L'histoire :
Mattias, 12 ans, appartient à une famille de forgerons saxons. Il vit avec sa mère et ses deux sœurs Britta et Gerta. En l’absence de son père Kristofer, parti sur les routes pour ferrer des chevaux et affûter des outils, et pendant que sa famille dort à poings fermés, il forge une dague. Il espère que son père sera fier de lui à son retour. Il entend des bruits dehors. Il sort de son atelier et voit une bande de brigands mettre leur demeure à feu et à sang. Des hommes sanguinaires exécutent ses sœurs et violent sa mère. La colère l’envahit, il prend sa dague pour assouvir sa vengeance. L’un d’entre eux le vise avec son arc, s’apprêtant à lui décocher une flèche… quand il est sauvé par un cavalier écarlate. Ce guerrier est un capitaine des Sari Bayrak, les plus anciens et valeureux gardes personnels du sultan. Il le recueille et lui donne le nom d’Ibrahim.

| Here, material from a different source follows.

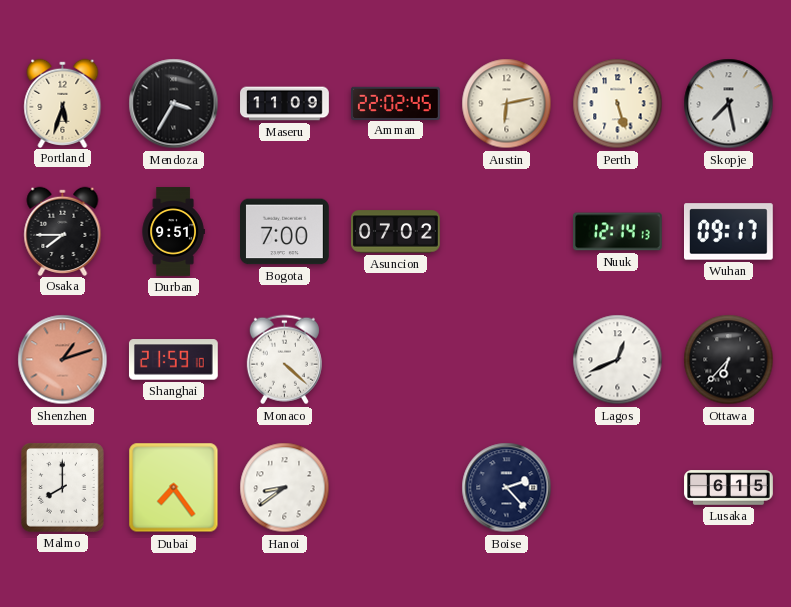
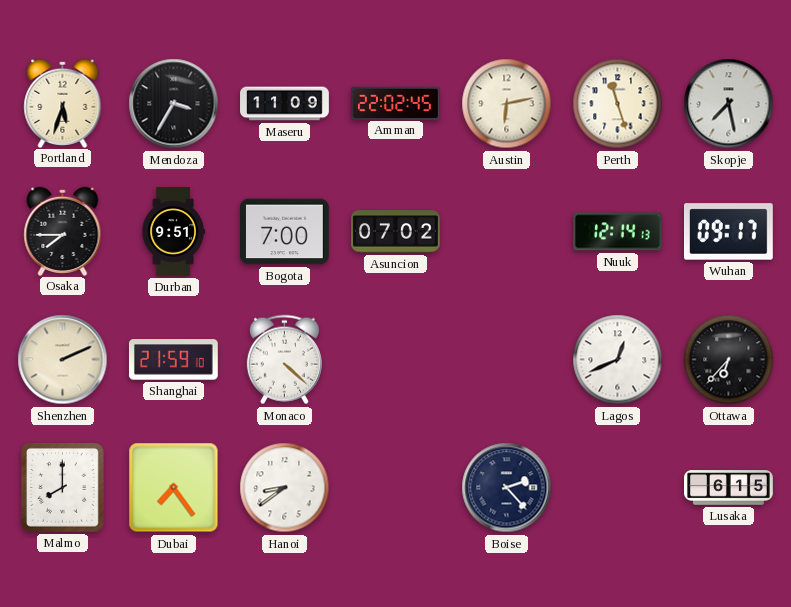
Perth: 5:27 -> 11:27
Shenzhen: 1:12 -> 2:11
Shenzhen dial: salmon -> cream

Malte, mai 1565. Les chevaliers chrétiens de l'ordre des Hospitaliers, aussi nommés la Religion, se préparent à l'invasion de l'île par Soliman le Magnifique et ses 45000 « lions de l'Islam ». Le combat semble perdu d'avance. Face au siège qui s’annonce d'une violence inouïe, le grand maître La Valette convoque Mattias Tannhauser, un ancien janissaire du sultan, devenu trafiquant d'armes et d'opium. L’avantage, c’est qu’il connaît parfaitement l’ennemi. D’abord indifférent aux intérêts de l'ordre, il se résigne à apporter son aide pour venir en aide à la comtesse Carla de la Penautier...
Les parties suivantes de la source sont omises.